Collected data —
------------------------------------

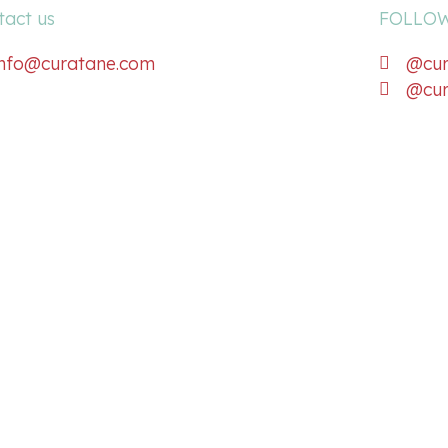
tact us
FOLLOW
info@curatane.com
@cur
@cur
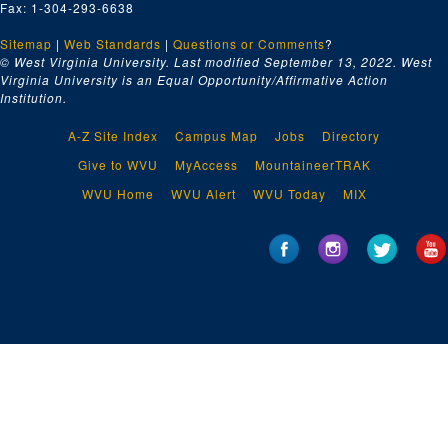
Fax: 1-304-293-6638
Sitemap
|
Web Standards
|
Questions or Comments
?
© West Virginia University. Last modified September 13, 2022.
West
Virginia University is an Equal Opportunity/Affirmative Action
Institution.
A-Z Site Index
Campus Map
Jobs
Directory
Give to WVU
MyAccess
MountaineerTRAK
WVU Home
WVU Alert
WVU Today
MIX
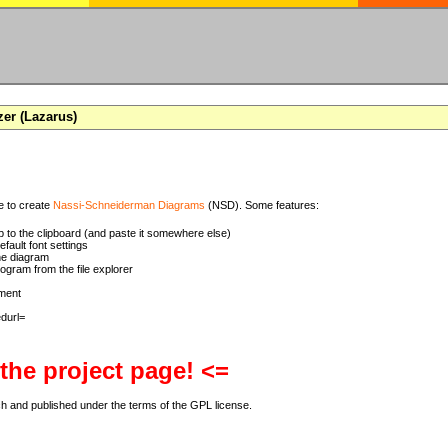
zer (Lazarus)
se to create
Nassi-Schneiderman Diagrams
(NSD). Some features:
 to the clipboard (and paste it somewhere else)
ault font settings
he diagram
rogram from the file explorer
ment
 the project page! <=
ch and published under the terms of the GPL license.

------------------------------------

What is being asked —
Give back the lines from the one containing "A-Z Site Index" through the last line of the records above exactly as they appear, both included, and no pictures.

Exercise solution —
A-Z Site Index
Campus Map
Jobs
Directory
Give to WVU
MyAccess
MountaineerTRAK
WVU Home
WVU Alert
WVU Today
MIX
zer (Lazarus)
se to create
Nassi-Schneiderman Diagrams
(NSD). Some features:
 to the clipboard (and paste it somewhere else)
ault font settings
he diagram
rogram from the file explorer
ment
 the project page! <=
ch and published under the terms of the GPL license.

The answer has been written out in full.